Plasma Acylcarnitines and Risk of Type 2 Diabetes in a Mediterranean Population at High Cardiovascular Risk

J Clin Endocrinol Metab. 2019 May 1;104(5):1508-1519. doi: 10.1210/jc.2018-01000.

Abstract

Context: The potential associations between acylcarnitine profiles and incidence of type 2 diabetes (T2D) and whether acylcarnitines can be used to improve diabetes prediction remain unclear.

Objective: To evaluate the associations between baseline and 1-year changes in acylcarnitines and their diabetes predictive ability beyond traditional risk factors.

Design, setting, and participants: We designed a case-cohort study within the PREDIMED Study including all incident cases of T2D (n = 251) and 694 randomly selected participants at baseline (follow-up, 3.8 years). Plasma acylcarnitines were measured using a targeted approach by liquid chromatography-tandem mass spectrometry. We tested the associations between baseline and 1-year changes in individual acylcarnitines and T2D risk using weighted Cox regression models. We used elastic net regressions to select acylcarnitines for T2D prediction and compute a weighted score using a cross-validation approach.
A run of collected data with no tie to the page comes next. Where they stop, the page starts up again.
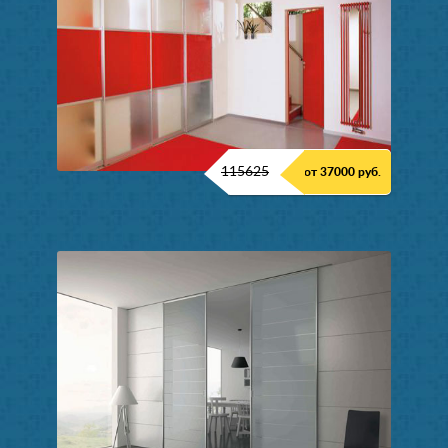
115625
от 37000 руб.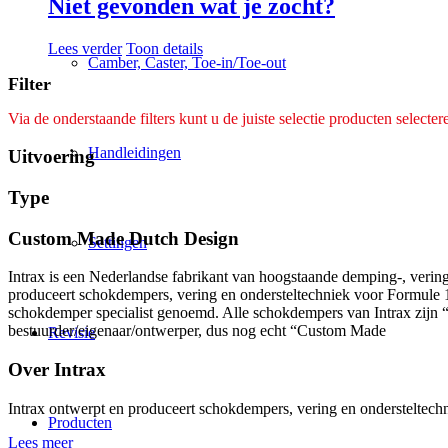
Niet gevonden wat je zocht?
Lees verder
Toon details
Camber, Caster, Toe-in/Toe-out
Filter
Via de onderstaande filters kunt u de juiste selectie producten selecter
Handleidingen
Uitvoering
Type
Custom Made Dutch Design
Settingen
Intrax is een Nederlandse fabrikant van hoogstaande demping-, veringt
produceert schokdempers, vering en ondersteltechniek voor Formule 1 a
schokdemper specialist genoemd. Alle schokdempers van Intrax zijn 
bestuurder/eigenaar/ontwerper, dus nog echt “Custom Made
Revisie
Over Intrax
Intrax ontwerpt en produceert schokdempers, vering en ondersteltechni
Producten
Lees meer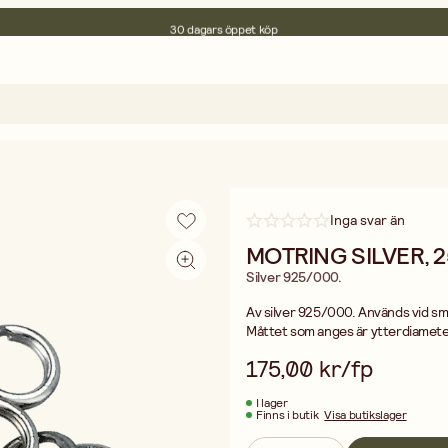
30 dagars öppet köp
Miljöcertifierade
Fri frakt vid köp över 499:-
Inga svar än
MOTRING SILVER, 2
Silver 925/000.
Av silver 925/000. Används vid smy
Måttet som anges är ytterdiamete
175,00 kr/fp
I lager
Finns i butik
Visa butikslager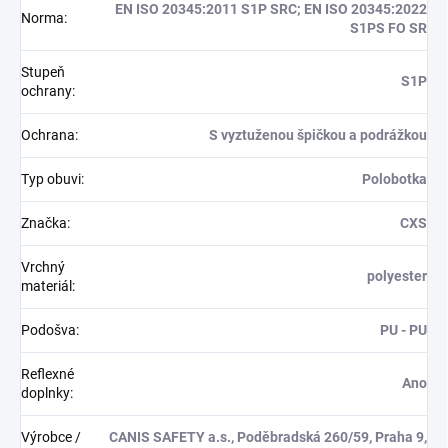
EN ISO 20345:2011 S1P SRC; EN ISO 20345:2022
Norma
:
S1PS FO SR
Stupeň
S1P
ochrany
:
Ochrana
:
S vyztuženou špičkou a podrážkou
Typ obuvi
:
Polobotka
Značka
:
CXS
Vrchný
polyester
materiál
:
Podošva
:
PU - PU
Reflexné
Ano
doplnky
:
Výrobce /
CANIS SAFETY a.s., Poděbradská 260/59, Praha 9,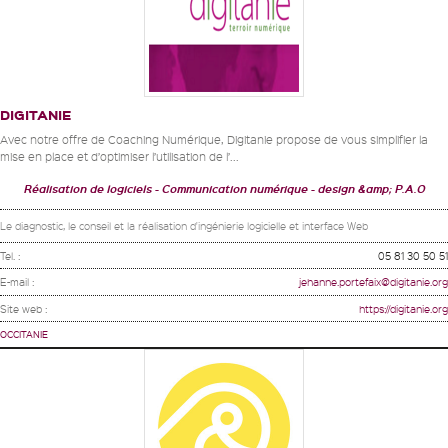
DIGITANIE
Avec notre offre de Coaching Numérique, Digitanie propose de vous simplifier la
mise en place et d’optimiser l’utilisation de l’...
Réalisation de logiciels
Communication numérique
design &amp; P.A.O
Le diagnostic, le conseil et la réalisation d'ingénierie logicielle et interface Web
Tel. :
05 81 30 50 51
E-mail :
jehanne.portefaix@digitanie.org
Site web :
https://digitanie.org
OCCITANIE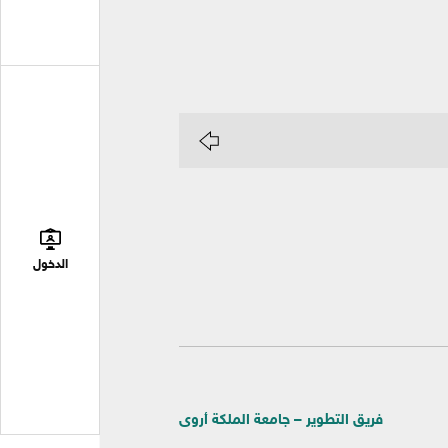
الدخول
فريق التطوير – جامعة الملكة أروى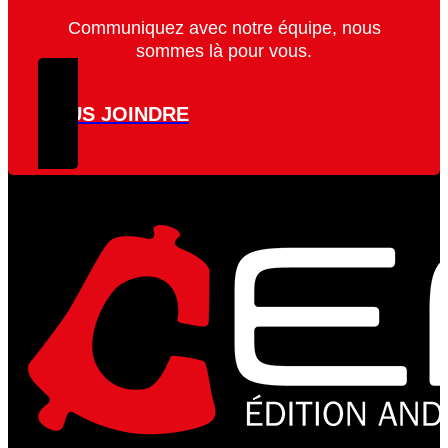
Communiquez avec notre équipe, nous
sommes là pour vous.
NOUS JOINDRE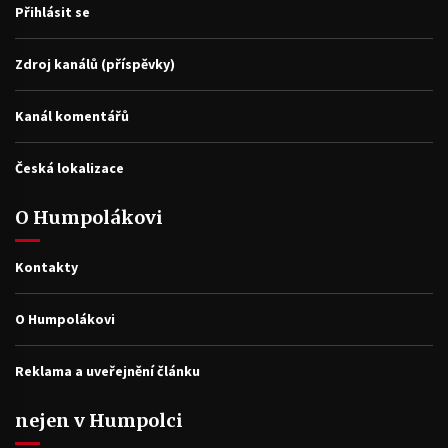
Přihlásit se
Zdroj kanálů (příspěvky)
Kanál komentářů
Česká lokalizace
O Humpolákovi
Kontakty
O Humpolákovi
Reklama a uveřejnění článku
nejen v Humpolci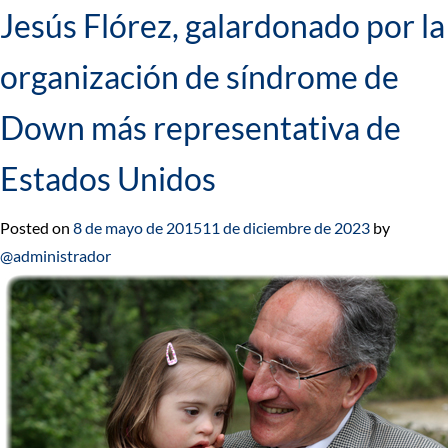
Jesús Flórez, galardonado por la
organización de síndrome de
Down más representativa de
Estados Unidos
Posted on
8 de mayo de 2015
11 de diciembre de 2023
by
@administrador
Results: An acylcarnitine profile, especially including short- and long-chain acylcarnitines, was significantly associated with a higher risk of T2D independent of traditional risk factors. The relative risks of T2D per SD increment of the predictive model scores were 4.03 (95% CI, 3.00 to 5.42; P < 0.001) for the conventional model and 4.85 (95% CI, 3.65 to 6.45; P < 0.001) for the model including acylcarnitines, with a hazard ratio of 1.33 (95% CI, 1.08 to 1.63; P < 0.001) attributed to the acylcarnitines. Including the acylcarnitines into the model did not significantly improve the area under the receiver operator characteristic curve (0.86 to 0.88, P = 0.61). A 1-year increase in C4OH-carnitine was associated with higher risk of T2D [per SD increment, 1.44 (1.03 to 2.01)].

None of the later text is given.